The changes in cardiac output (Q), regional blood blow (Qr) and regional vascular resistance, and arterial pressure were studied in rats subjected to moderate (LD0) or severe (LD50) traumatic shock. Q and Qr were determined using microspheres at 15, 60 and 180 min posttrauma. Arterial pressure decreased in both groups at 15 min and recovered by 3 hr after sublethal (LD0) trauma, while arterial pressure did not return to control levels after LD50 trauma. Q decreased in both groups at 15 min and returned to control only in the LD0 trauma group by 3 hr. Cerebral, coronary, and hepatic arterial flows and resistances were maintained in both groups.

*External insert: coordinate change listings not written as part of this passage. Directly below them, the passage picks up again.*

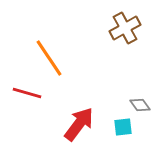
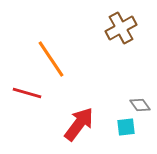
brown cross: moved 4 px left
orange line: moved 2 px right, 1 px down
cyan square: moved 3 px right
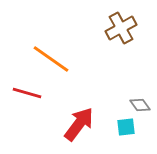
orange line: rotated 21 degrees counterclockwise
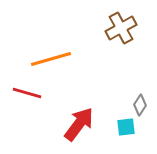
orange line: rotated 51 degrees counterclockwise
gray diamond: rotated 70 degrees clockwise
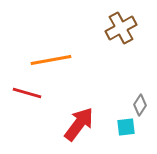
orange line: moved 1 px down; rotated 6 degrees clockwise
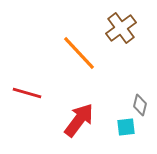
brown cross: rotated 8 degrees counterclockwise
orange line: moved 28 px right, 7 px up; rotated 57 degrees clockwise
gray diamond: rotated 20 degrees counterclockwise
red arrow: moved 4 px up
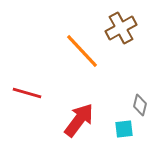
brown cross: rotated 8 degrees clockwise
orange line: moved 3 px right, 2 px up
cyan square: moved 2 px left, 2 px down
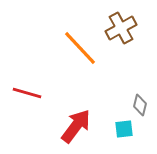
orange line: moved 2 px left, 3 px up
red arrow: moved 3 px left, 6 px down
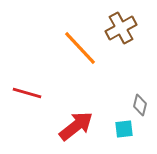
red arrow: rotated 15 degrees clockwise
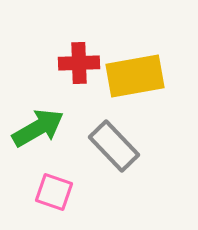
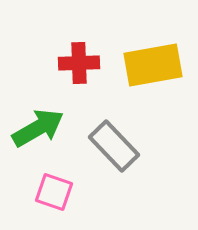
yellow rectangle: moved 18 px right, 11 px up
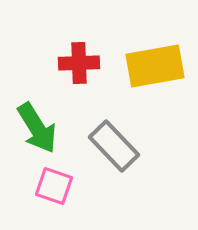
yellow rectangle: moved 2 px right, 1 px down
green arrow: moved 1 px left; rotated 88 degrees clockwise
pink square: moved 6 px up
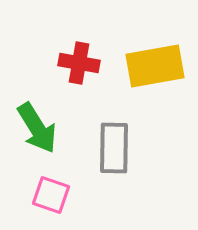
red cross: rotated 12 degrees clockwise
gray rectangle: moved 2 px down; rotated 45 degrees clockwise
pink square: moved 3 px left, 9 px down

Renal, intestinal, and splenic flows decreased and resistances increased in both groups by 15 min and returned to control levels by 3 hr only in the LD0 trauma group. Total hepatic and hepatic portal flows decreased at 60 min and returned to control levels at 3 hr after LD0 trauma, while there was significant depression in these parameters 3 hr after LD50 trauma. Therefore, sublethal and severe trauma resulted in early redistribution of flow favoring the coronary, cerebral, and hepatic arterial beds. However, renal, intestinal, splenic, and portal flows remained depressed only in severely traumatized rats, suggesting that continued hypoperfusion is a factor in the multiple organ failure and death following severe traumatic injury.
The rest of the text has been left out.